Today, we’re introducing the SN50 RDU, our 5th-generation dataflow accelerator, designed specifically for agentic inference workloads.
As more applications move from single LLM calls to multi-step agent loops (planner → tool use → verifier → iteration), inference becomes a latency and memory movement problem — not just a compute problem.
The SN50 is built to address that.
Tokenonomics that Make Sense for Agents
The SN50 RDU delivers an unmatched blend of ultra‑low latency, high throughput, and power‑efficient performance for AI inference workloads, fundamentally reshaping the economics of token generation.

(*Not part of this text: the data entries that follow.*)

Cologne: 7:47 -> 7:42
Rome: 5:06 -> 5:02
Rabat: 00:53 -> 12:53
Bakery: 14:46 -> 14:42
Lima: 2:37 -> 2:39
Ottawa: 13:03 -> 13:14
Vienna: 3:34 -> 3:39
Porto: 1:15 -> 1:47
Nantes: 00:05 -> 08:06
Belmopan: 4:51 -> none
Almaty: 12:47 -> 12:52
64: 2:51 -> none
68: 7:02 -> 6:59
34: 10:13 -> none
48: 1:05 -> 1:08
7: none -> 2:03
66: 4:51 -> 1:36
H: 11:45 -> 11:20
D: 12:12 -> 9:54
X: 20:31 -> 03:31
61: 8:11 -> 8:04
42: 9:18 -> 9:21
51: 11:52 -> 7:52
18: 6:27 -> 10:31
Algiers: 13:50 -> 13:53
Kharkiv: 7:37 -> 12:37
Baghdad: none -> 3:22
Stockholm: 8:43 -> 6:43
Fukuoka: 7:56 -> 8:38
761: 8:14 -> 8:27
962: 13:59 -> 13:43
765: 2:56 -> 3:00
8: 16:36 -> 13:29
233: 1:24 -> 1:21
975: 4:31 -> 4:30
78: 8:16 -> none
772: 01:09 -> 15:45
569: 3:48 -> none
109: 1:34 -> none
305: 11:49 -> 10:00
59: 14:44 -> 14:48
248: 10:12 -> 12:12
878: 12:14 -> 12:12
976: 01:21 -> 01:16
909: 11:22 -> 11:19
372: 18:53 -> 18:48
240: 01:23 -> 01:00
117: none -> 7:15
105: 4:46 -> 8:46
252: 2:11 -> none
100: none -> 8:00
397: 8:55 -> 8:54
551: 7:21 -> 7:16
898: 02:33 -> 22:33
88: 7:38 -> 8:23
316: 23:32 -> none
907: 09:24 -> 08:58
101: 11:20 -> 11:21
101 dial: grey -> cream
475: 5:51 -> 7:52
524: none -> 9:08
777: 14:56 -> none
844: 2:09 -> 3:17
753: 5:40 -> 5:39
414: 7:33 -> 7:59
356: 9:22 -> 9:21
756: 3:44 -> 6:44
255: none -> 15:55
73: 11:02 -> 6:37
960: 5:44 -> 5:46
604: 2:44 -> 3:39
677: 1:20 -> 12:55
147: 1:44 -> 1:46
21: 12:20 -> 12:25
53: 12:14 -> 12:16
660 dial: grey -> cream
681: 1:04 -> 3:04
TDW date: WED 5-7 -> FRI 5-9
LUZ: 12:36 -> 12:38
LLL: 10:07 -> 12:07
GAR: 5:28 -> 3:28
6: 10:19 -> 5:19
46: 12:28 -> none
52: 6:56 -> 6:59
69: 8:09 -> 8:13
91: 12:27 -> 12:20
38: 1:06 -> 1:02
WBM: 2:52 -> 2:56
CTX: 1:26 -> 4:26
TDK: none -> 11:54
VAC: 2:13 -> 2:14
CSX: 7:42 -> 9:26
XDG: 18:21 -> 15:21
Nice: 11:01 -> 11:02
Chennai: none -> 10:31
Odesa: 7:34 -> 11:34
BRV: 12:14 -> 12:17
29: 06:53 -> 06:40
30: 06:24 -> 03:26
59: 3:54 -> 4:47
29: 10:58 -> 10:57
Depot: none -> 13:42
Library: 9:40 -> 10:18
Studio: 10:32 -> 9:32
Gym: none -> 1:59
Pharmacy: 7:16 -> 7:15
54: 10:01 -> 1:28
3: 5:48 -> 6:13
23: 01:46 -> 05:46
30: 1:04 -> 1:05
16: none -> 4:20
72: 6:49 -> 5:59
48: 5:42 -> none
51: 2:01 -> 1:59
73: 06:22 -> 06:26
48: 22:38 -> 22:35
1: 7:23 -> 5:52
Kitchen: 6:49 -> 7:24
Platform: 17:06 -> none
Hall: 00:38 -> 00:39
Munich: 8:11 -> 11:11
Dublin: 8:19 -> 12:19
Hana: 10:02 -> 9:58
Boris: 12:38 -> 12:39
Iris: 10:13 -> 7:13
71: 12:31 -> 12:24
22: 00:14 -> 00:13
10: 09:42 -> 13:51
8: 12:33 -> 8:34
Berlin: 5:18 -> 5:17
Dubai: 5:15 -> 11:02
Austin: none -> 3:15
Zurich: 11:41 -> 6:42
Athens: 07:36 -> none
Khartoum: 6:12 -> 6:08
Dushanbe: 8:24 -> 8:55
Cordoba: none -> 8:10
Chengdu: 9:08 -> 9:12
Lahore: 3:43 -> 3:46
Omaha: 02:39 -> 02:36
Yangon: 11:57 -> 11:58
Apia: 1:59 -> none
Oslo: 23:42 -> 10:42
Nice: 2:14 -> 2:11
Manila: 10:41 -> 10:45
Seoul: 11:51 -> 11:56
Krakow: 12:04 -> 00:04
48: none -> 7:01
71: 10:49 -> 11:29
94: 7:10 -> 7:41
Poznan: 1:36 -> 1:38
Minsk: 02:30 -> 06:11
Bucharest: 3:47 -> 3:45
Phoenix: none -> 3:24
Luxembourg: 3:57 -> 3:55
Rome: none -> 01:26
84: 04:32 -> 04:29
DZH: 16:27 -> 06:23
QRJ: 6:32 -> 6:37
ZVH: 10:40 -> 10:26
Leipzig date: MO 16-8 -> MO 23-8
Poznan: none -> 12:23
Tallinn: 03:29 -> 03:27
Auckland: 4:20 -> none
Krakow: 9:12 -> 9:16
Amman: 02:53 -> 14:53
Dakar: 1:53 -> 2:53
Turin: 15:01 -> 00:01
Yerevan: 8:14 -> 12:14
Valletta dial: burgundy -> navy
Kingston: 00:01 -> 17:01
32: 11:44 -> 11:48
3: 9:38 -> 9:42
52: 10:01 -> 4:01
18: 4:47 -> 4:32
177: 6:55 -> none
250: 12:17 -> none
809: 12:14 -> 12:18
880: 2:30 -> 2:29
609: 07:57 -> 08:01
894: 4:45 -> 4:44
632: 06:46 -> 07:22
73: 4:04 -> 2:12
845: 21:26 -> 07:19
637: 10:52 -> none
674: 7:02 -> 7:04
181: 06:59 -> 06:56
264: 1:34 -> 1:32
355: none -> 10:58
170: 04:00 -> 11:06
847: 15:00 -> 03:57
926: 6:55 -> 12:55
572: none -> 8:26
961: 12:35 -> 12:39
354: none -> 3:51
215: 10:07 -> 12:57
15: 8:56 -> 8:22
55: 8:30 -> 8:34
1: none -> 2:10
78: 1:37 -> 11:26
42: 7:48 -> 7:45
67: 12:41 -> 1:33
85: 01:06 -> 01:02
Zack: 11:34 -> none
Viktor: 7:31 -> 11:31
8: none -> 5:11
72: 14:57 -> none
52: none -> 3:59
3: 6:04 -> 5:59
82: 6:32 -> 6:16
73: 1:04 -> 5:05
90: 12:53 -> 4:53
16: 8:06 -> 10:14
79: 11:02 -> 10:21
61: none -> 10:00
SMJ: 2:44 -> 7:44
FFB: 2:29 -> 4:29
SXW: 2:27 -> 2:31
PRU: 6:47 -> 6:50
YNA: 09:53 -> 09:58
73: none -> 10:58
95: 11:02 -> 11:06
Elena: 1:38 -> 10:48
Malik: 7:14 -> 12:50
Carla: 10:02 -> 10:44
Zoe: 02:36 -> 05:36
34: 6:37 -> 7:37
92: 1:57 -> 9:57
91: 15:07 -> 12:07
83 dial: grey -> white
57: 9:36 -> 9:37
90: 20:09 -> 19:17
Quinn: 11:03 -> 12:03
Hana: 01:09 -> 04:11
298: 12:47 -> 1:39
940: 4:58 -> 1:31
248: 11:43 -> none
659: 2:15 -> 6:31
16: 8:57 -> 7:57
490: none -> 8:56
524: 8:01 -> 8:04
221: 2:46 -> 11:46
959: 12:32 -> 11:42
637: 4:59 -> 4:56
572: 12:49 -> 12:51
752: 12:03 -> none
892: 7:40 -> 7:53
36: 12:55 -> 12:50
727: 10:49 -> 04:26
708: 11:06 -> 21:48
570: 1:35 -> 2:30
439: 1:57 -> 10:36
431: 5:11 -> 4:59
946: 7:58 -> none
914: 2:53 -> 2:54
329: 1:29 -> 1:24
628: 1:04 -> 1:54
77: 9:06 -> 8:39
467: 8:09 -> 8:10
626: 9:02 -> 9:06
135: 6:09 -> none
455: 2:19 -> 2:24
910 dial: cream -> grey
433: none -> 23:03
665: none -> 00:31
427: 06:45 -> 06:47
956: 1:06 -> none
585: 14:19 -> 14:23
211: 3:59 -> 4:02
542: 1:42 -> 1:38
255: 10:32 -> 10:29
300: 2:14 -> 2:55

Compared to Blackwell B200 GPUs, the SN50 delivers 5X the maximum speed and over 3X the throughput for agentic inference as highlighted across an array of models, such as Meta’s Llama 3.3 70B, which is a widely used open-source model even several years since it was released.
This impressive performance is delivered while averaging just 20 kW of power in a SambaRack, which allows the rack to operate in existing air-cooled data centers. This combination of performance, efficiency, and scalability translates into a total‑cost‑of‑ownership (TCO) advantage that is unparalleled in the market for inference service providers running models like gpt-oss at 8x the savings of B200s GPUs.
The SambaRack SN50 combines 16 SN50 chips per system and can scale to 256 accelerators with multi-terabyte-per-second interconnect bandwidth.
It supports very large models and long contexts, and is designed for real-time agent workloads where latency compounds across multiple inference calls.